§ **Exercise input**:
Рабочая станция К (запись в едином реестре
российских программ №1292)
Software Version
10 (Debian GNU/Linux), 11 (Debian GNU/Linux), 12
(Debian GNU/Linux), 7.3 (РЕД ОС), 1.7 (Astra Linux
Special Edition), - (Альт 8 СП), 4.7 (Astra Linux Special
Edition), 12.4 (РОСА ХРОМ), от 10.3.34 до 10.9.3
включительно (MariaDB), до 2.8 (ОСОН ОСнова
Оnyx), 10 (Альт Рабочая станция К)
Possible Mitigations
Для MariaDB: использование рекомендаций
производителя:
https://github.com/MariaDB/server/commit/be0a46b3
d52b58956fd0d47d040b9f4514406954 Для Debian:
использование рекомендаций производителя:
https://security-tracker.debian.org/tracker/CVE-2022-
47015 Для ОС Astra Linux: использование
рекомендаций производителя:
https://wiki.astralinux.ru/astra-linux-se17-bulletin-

§ **Activity**: The required output is each line from the one with "Possible Mitigations" through the end of the material above, repeated exactly with both ends included.

§ **Exercise result**:
Possible Mitigations
Для MariaDB: использование рекомендаций
производителя:
https://github.com/MariaDB/server/commit/be0a46b3
d52b58956fd0d47d040b9f4514406954 Для Debian:
использование рекомендаций производителя:
https://security-tracker.debian.org/tracker/CVE-2022-
47015 Для ОС Astra Linux: использование
рекомендаций производителя:
https://wiki.astralinux.ru/astra-linux-se17-bulletin-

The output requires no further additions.